__Problem details__: For the listing that follows, give again exactly the lines from the one with "Identify the click" to the one with "Previous (28, 93)", including both.

__Listed entries__:
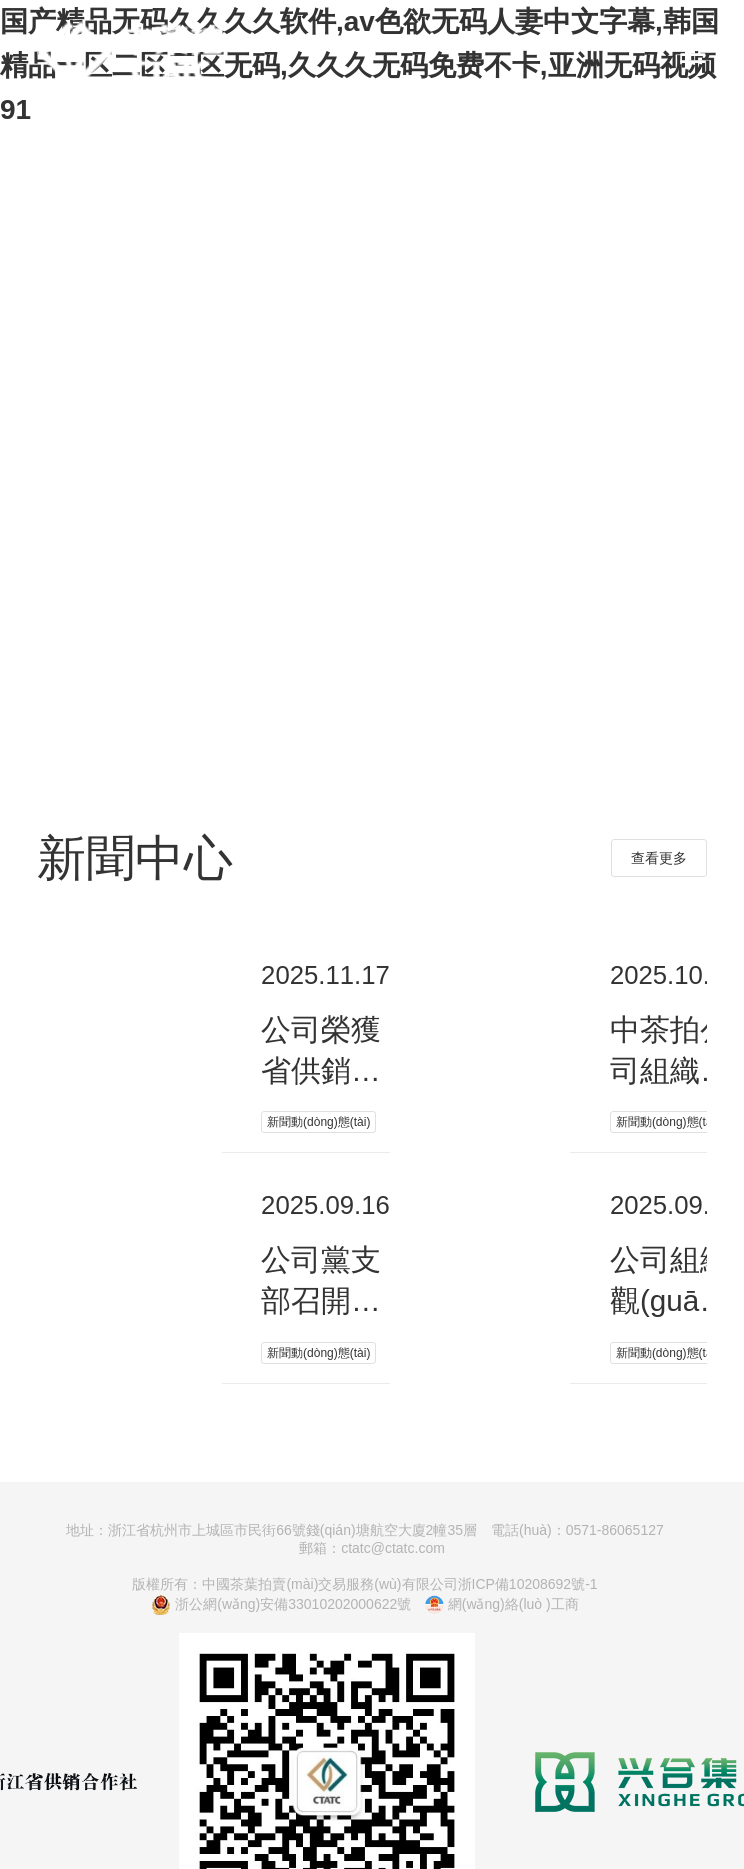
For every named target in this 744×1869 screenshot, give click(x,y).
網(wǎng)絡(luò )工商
==
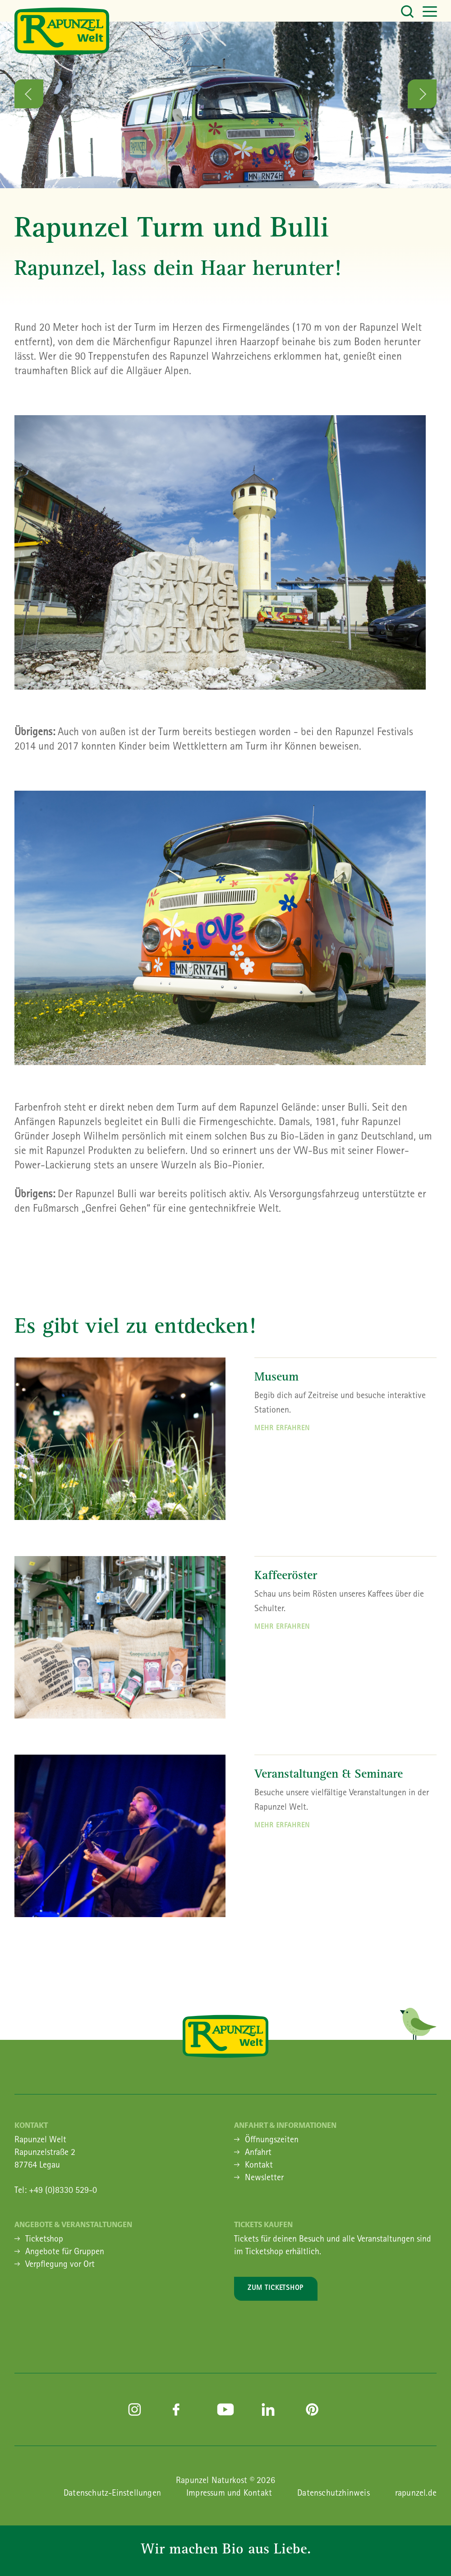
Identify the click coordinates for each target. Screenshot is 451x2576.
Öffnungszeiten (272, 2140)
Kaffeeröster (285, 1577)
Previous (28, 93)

__Reply__:
Identify the click coordinates for each target. Screenshot is 451x2576.
Öffnungszeiten (272, 2140)
Kaffeeröster (285, 1577)
Previous (28, 93)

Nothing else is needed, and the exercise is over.